The Syntax of the SELECT statement (definition of
<subselect condition>
) contains the definition of the operators you
can use to compare the output of a subquery.
The comparison conditions ALL
, ANY
and IN
a value to a list
or subquery. They must be preceded by <
, <=
, =
, <>
,
>=
, >
and followed by a subquery.
Example 1
Obtain all the rows of the incident
view whose taxid
is any of
the taxid
of the view flat_revenue
that have a revenue greater
than 2,500.
The following two queries are equivalent. In the first one we use the
operator IN
and in the other, we show how to use = ANY
.
SELECT * FROM incident
WHERE taxid IN
(SELECT taxid
FROM flat_revenue
WHERE revenue > 2500)
SELECT * FROM incident
WHERE taxid = ANY
(SELECT taxid
FROM flat_revenue
WHERE revenue > 2500)
As in other databases, ANY
can be used with other operators as well.
E.g, taxid > ANY
…, taxid < ANY
…, etc.
Example 2
Obtain the rows of internet_inc
whose id matches the id of a row of
phone_inc
.
SELECT *
FROM internet_inc AS a
WHERE EXISTS
(SELECT b.PINC_ID
FROM PHONE_INC AS b
WHERE a.iinc_id = b.pinc_id)
In “Example 2” we are using the alias of the main query
(internet_inc AS a
) in the WHERE
clause of the subquery.
At runtime, the queries that contain subqueries are converted into semijoins.
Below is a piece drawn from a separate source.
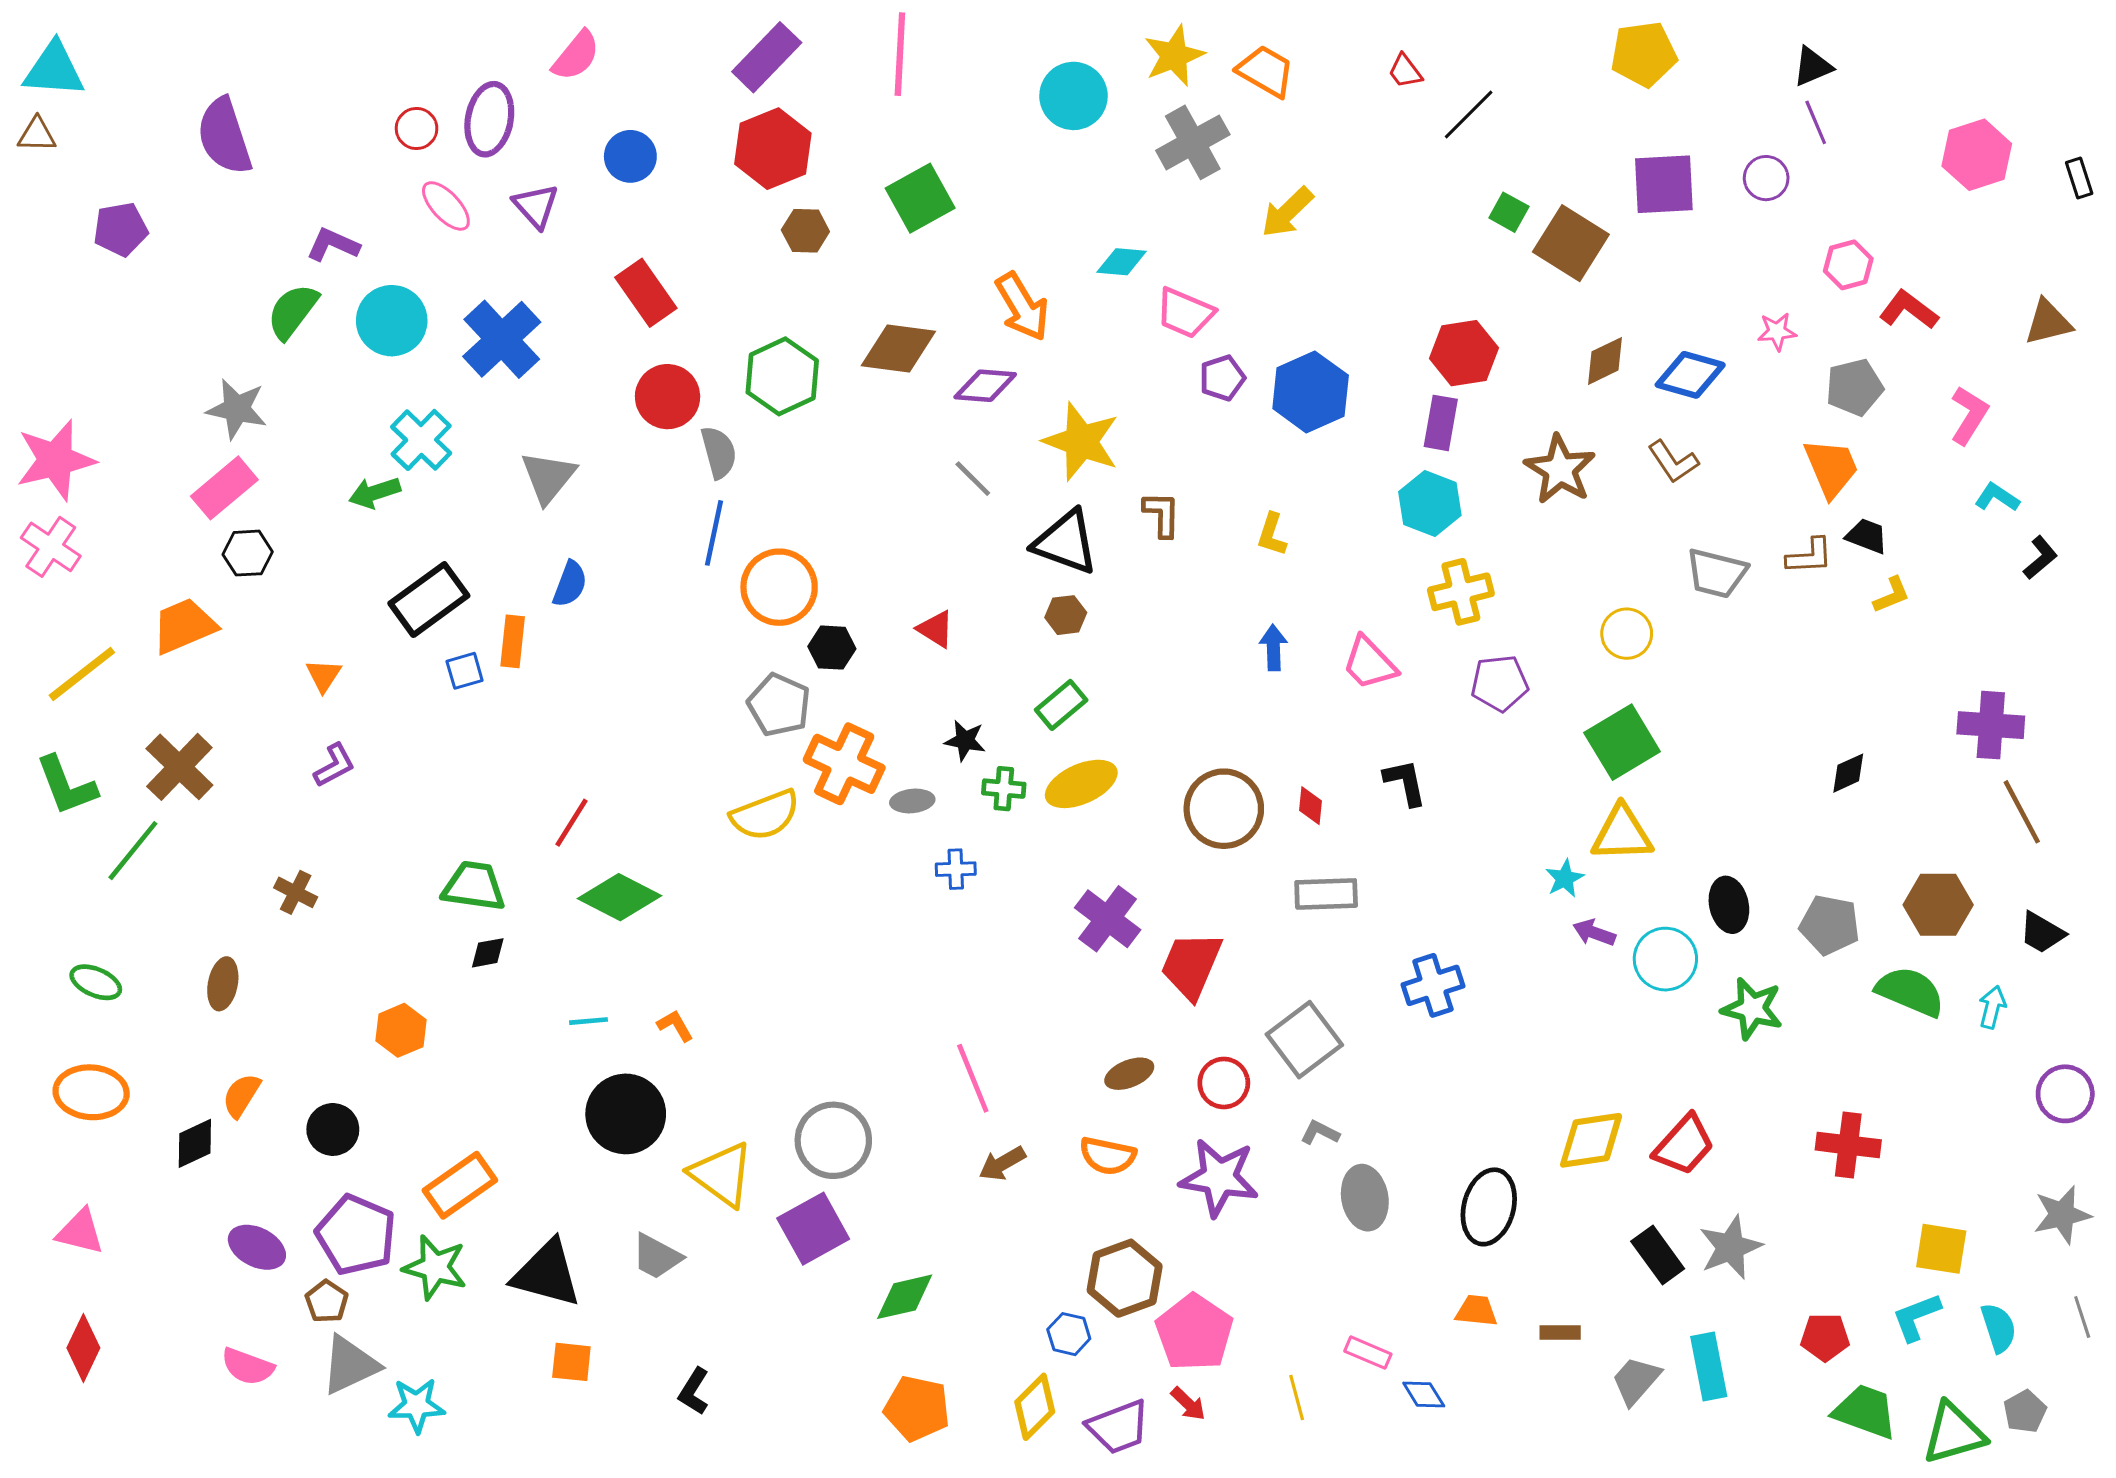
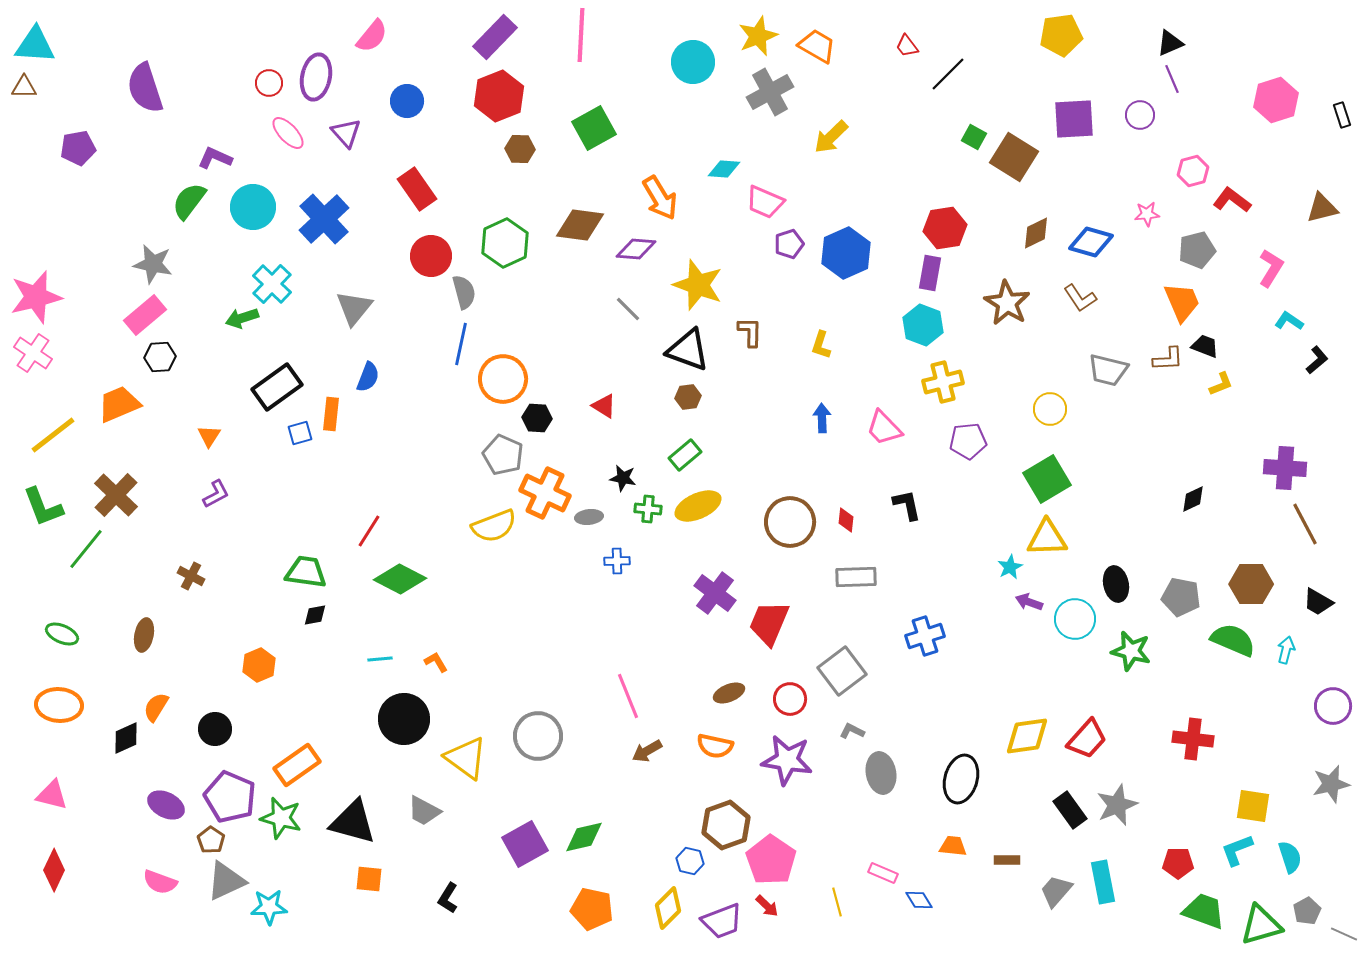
purple square: (813, 1229) -> (525, 844), moved
gray line: (2082, 1317) -> (1344, 934), moved, turned -48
A semijoin is a relational operation that returns all the rows of the left-side query that have a matching row in the right-side query. As with regular joins, the Server selects a semijoin method depending on the query.
The available methods for executing semijoins of subqueries are the following:
Merge semijoin: processes rows that are already sorted by the join attributes. Whenever possible, Virtual DataPort selects this algorithm because is almost always the most efficient and with the lowest memory footprint.
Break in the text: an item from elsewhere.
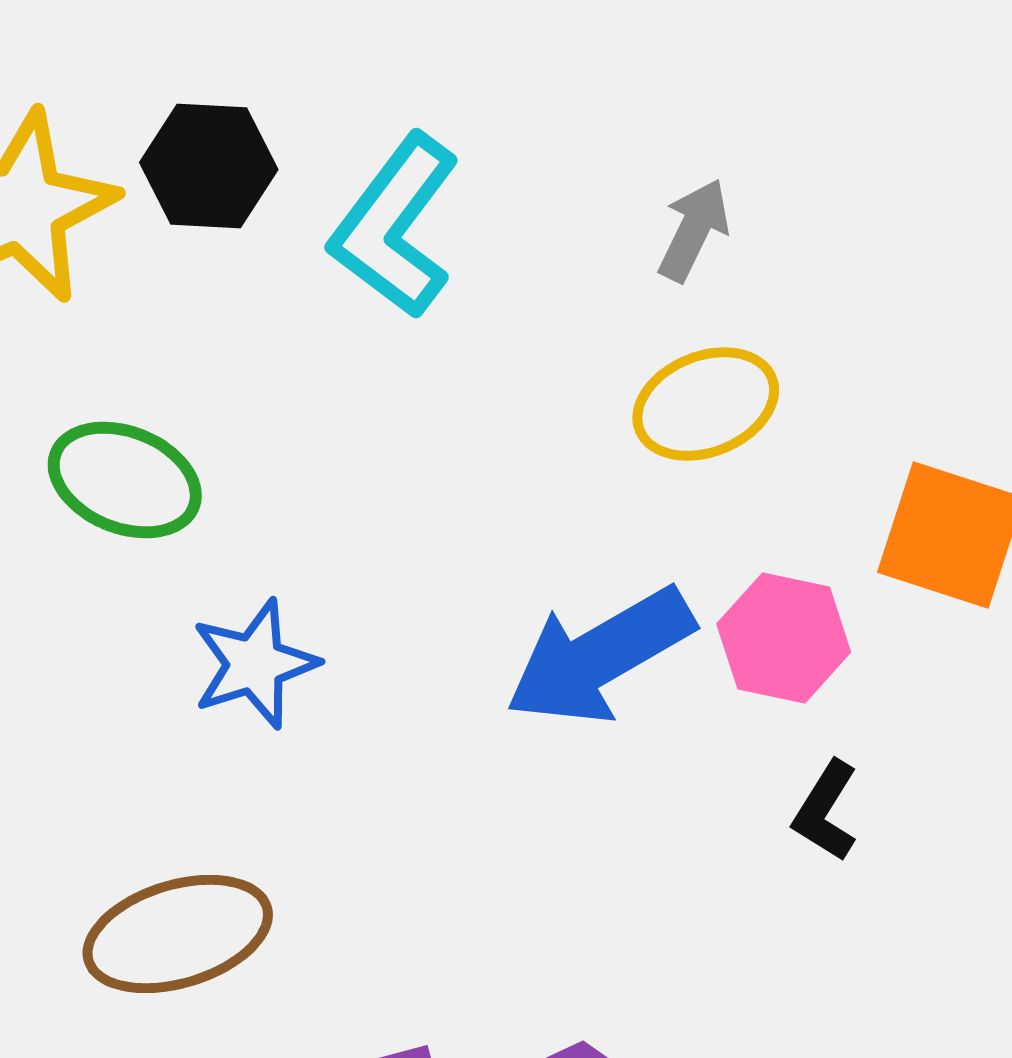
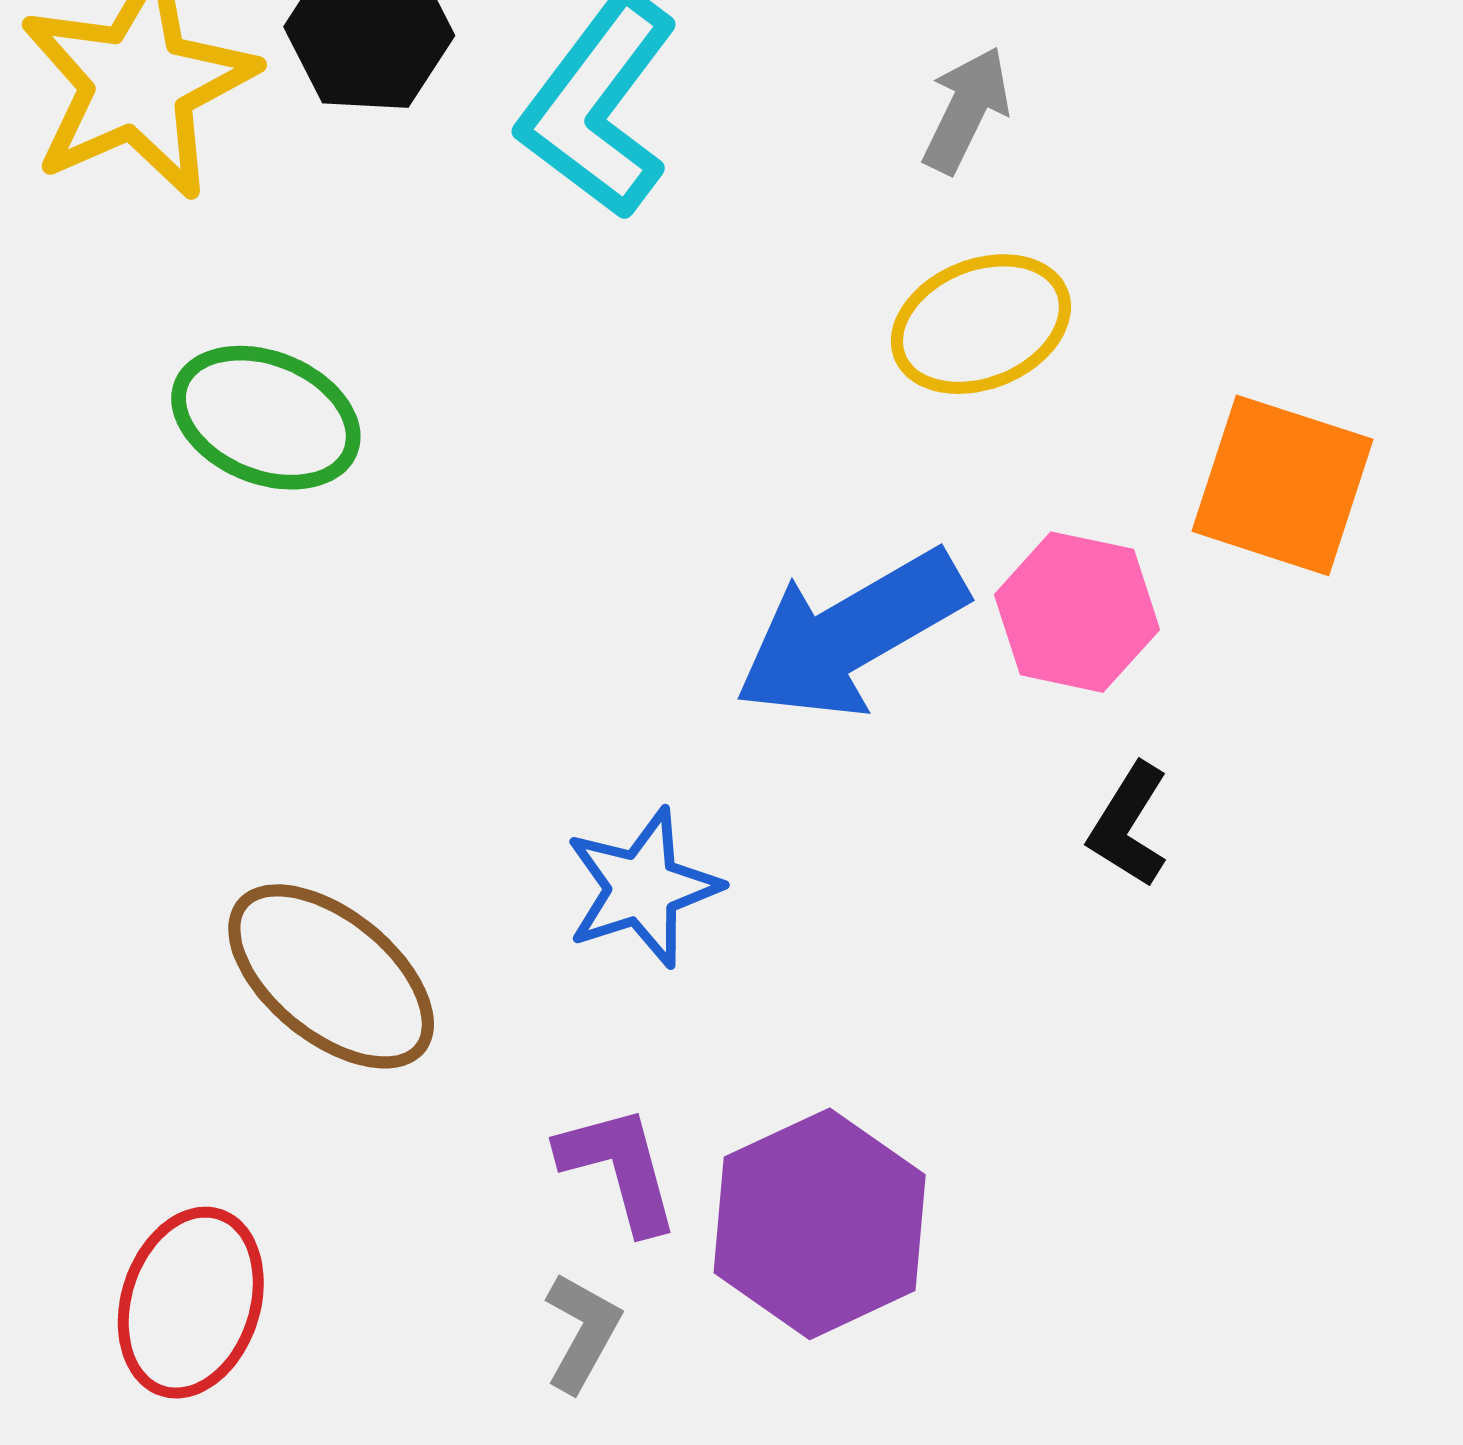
blue star: (255, 664) -> (642, 888), moved
brown ellipse: (178, 934) -> (331, 976), turned 56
This method can only be selected when both sides of the join are sorted by the join attributes. If the data from both sides is obtained from JDBC or ODBC data sources, Virtual DataPort will retrieve the data sorted by the fields of the join attributes. To do this, it adds the clause ORDER BY to the query sent to the database.
Hash semijoin: the subquery is executed and its results are stored in a hash table. Then, the Server begins processing the results of the main query and looks for matches in the hash table. After merge semijoin, this is the most efficient algorithm, although not always can be used.
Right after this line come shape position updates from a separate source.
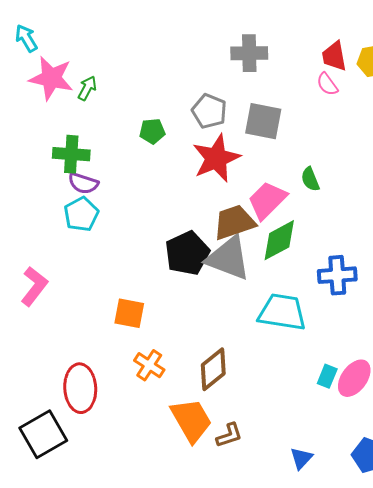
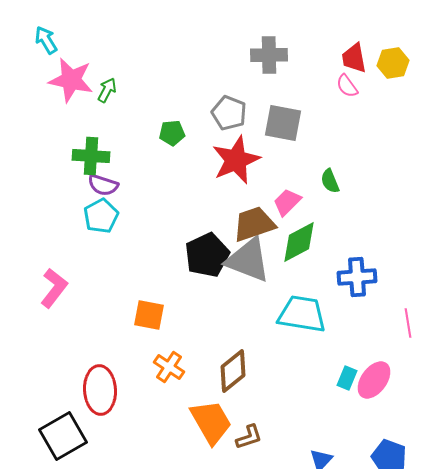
pink trapezoid: (267, 200) -> (287, 202), size x0.7

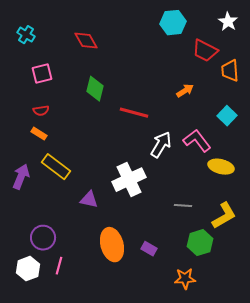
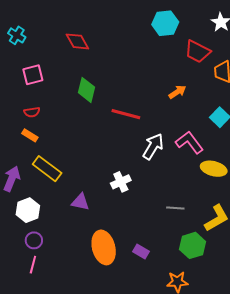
white cross: (129, 180) -> (121, 182), size x0.6
purple circle: (43, 238) -> (34, 240), size x0.7
pink line: (59, 266) -> (33, 265), moved
white hexagon: (28, 269) -> (28, 210), moved

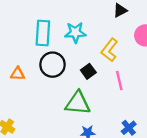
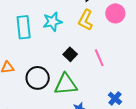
yellow L-shape: (109, 50) -> (85, 20), moved
black circle: (53, 65) -> (38, 78), moved

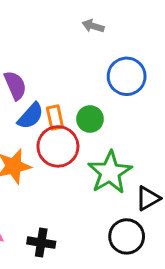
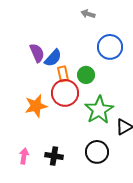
blue semicircle: (31, 116) -> (53, 58), moved
black circle: (127, 236) -> (97, 152), moved

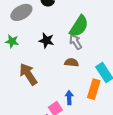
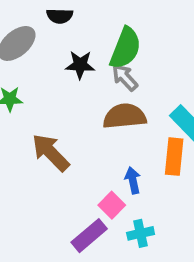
black star: (46, 41) -> (80, 65), moved
brown semicircle: (71, 62) -> (125, 116), size x1.6

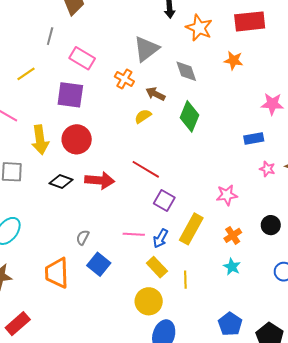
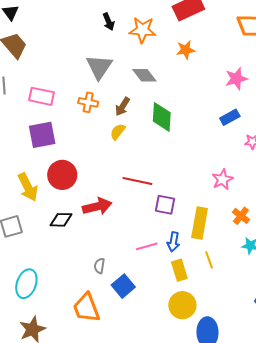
brown arrow: (155, 94) -> (122, 107), turned -66
blue square: (99, 264) -> (123, 286), turned 30
yellow rectangle: (157, 267) -> (179, 270), turned 45
yellow line: (185, 280) -> (209, 260), moved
Nested semijoin: the subquery is executed once for each row of the main query’s results.
Virtual DataPort does not use statistics to choose the execution method of the semijoins.
As with regular joins, the query can override the algorithm selected by
the Server to execute the subquery’s semijoin. To do this, add the
SUBQUERYPLAN
modifier to the CONTEXT
clause of the subquery you
want to modify its query plan. The Syntax of the CONTEXT clause
contains the syntax of this modifier.
Note that the SUBQUERYPLAN
modifier has to be indicated in the
CONTEXT
of the subquery you want to modify and not in the
CONTEXT
of the main query.
For example,
SELECT * FROM incidents
WHERE taxid IN
(SELECT taxid
FROM flat_revenue
WHERE revenue > 2500 CONTEXT (SUBQUERYPLAN = NESTED ORDERED))
In this example, the query forces the Server to use the algorithm nested semijoin.